Re di Sardegna, di Cipro e di Gerusalemme

Duca di Savoia, di Genova, ecc. ecc.

Principe di Piemonte, ecc. ecc.

Prendendo in considerazione la fedeltà ed i buoni sentimenti delle popolazioni Valdesi, i Reali Nostri Predecessori hanno gradatamente e con successivi provvedimenti abrogate in parte o moderate le leggi che anticamente restringevano le loro capacità civili. E Noi stessi, seguendone le traccie, abbiamo concedute a que’ Nostri sudditi sempre più ampie facilitazioni, accordando frequenti e larghe dispense dalla osservanza delle leggi medesime. Ora poi che, cessati i motivi da cui quelle restrizioni erano state suggerite, può compiersi il sistema a loro favore progressivamente già adottato, Ci siamo di buon grado risoluti a farli partecipi di tutti i vantaggi conciliabili con le massime generali della nostra legislazione.

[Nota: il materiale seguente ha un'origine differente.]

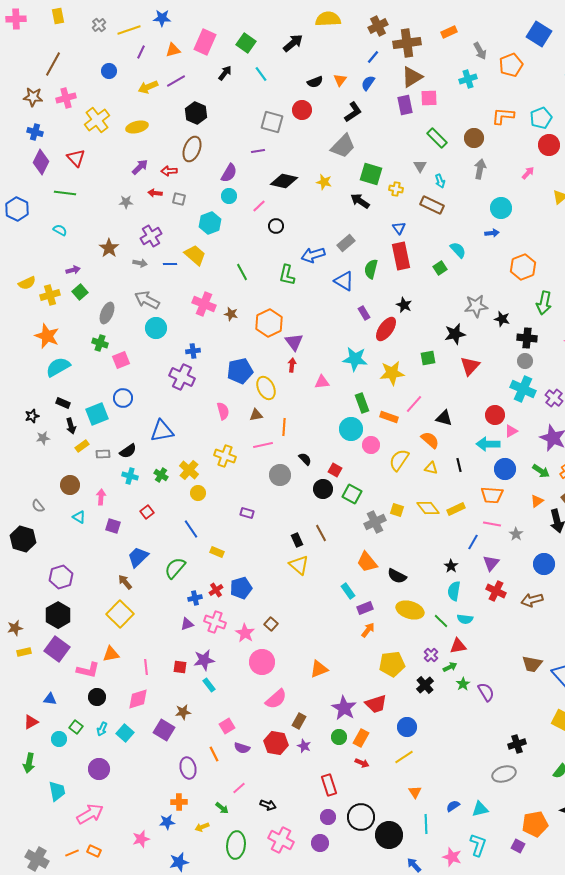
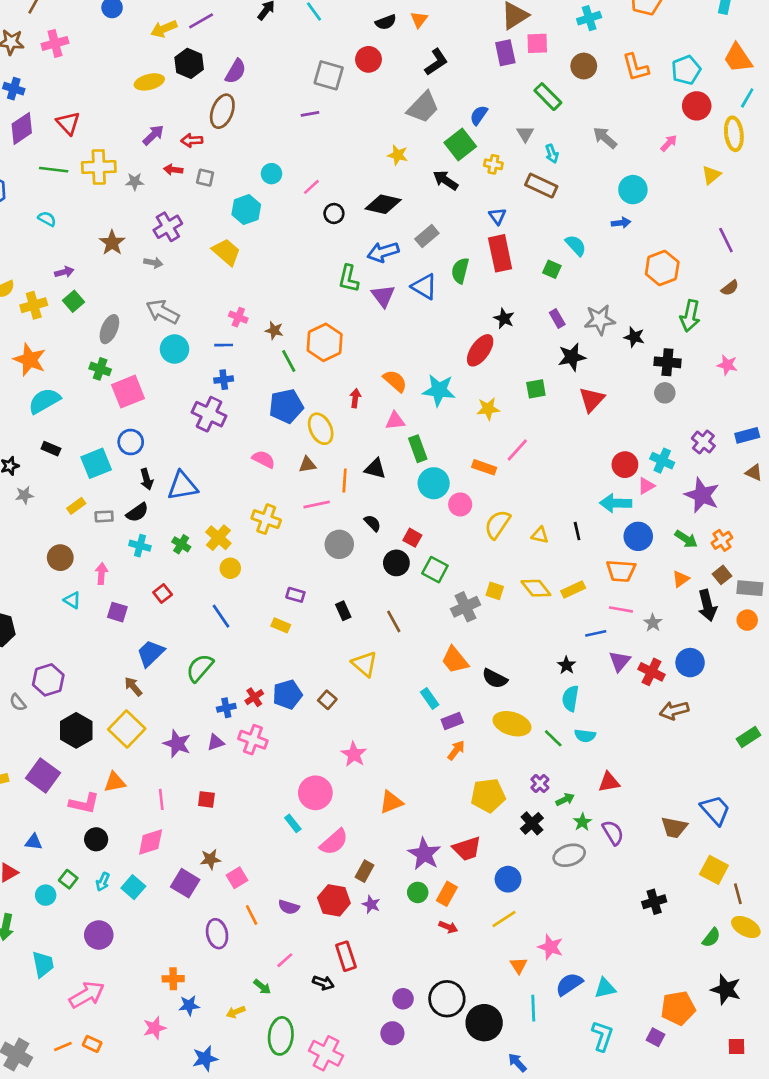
blue semicircle: (368, 83) -> (479, 115), moved
black hexagon: (196, 113) -> (189, 63), moved
orange L-shape: (503, 116) -> (636, 67), turned -110
yellow cross: (97, 120) -> (99, 167), moved, turned 35
brown circle: (474, 138) -> (584, 66), moved
purple diamond: (41, 162) -> (22, 128), turned 30
gray arrow: (480, 169) -> (605, 138), turned -60
purple semicircle: (229, 173) -> (236, 71), moved
green square: (371, 174) -> (460, 144), turned 35
black diamond: (284, 181) -> (383, 204), moved
blue line: (170, 264) -> (224, 345), moved
green square: (440, 268) -> (552, 269), turned -32
green line: (242, 272) -> (289, 361), moved
pink cross: (204, 304) -> (238, 317), size x0.6
purple rectangle: (364, 313) -> (557, 318), moved
purple triangle: (294, 342) -> (383, 296), moved
pink square: (121, 360) -> (128, 392), size x1.4
yellow star: (392, 373) -> (488, 409), size x0.7
cyan cross: (523, 389) -> (662, 461), moved, size x0.7
green rectangle: (362, 403) -> (418, 449), moved
pink semicircle: (223, 411) -> (264, 459), turned -48
black triangle: (444, 418) -> (375, 469), moved
black arrow: (71, 426) -> (147, 479), moved
orange semicircle: (430, 440) -> (395, 381), moved
gray semicircle: (38, 506) -> (18, 702), moved
black rectangle: (297, 540) -> (343, 611), moved
blue line: (473, 542) -> (596, 633), turned 49
yellow rectangle: (217, 552) -> (281, 625), moved
red cross: (496, 591) -> (652, 672), moved
black hexagon: (58, 615) -> (76, 730), moved
brown square: (271, 624) -> (327, 700), moved
pink star: (245, 633) -> (354, 754), moved
red triangle: (458, 646) -> (609, 782), moved
purple star: (204, 660) -> (177, 744), moved, turned 30
brown trapezoid: (532, 664) -> (674, 827), moved
cyan rectangle: (209, 685) -> (293, 823), moved
pink square: (227, 726) -> (237, 878), moved
gray ellipse: (504, 774) -> (569, 855), moved
red rectangle: (329, 785) -> (346, 956), moved
orange cross: (179, 802) -> (173, 979), moved
blue semicircle: (453, 806) -> (569, 984), size x1.5
pink cross: (281, 840) -> (326, 1053), moved
pink star: (452, 857) -> (551, 947), moved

Epperciò per le seguenti, di Nostra certa scienza, Regia autorità, avuto il parere del Nostro Consiglio, abbiamo ordinato ed ordiniamo quanto segue:

I Valdesi sono ammessi a godere di tutti i diritti civili e politici de’ Nostri sudditi; a frequentare le scuole dentro e fuori delle Università, ed a conseguire i gradi accademici.

Nulla è però innovato quanto all’esercizio del loro culto ed alle scuole da essi dirette.

Date in Torino, addì diciassette del mese di febbraio, l’anno del Signore mille ottocento quarantotto e del Regno Nostro il Decimottavo.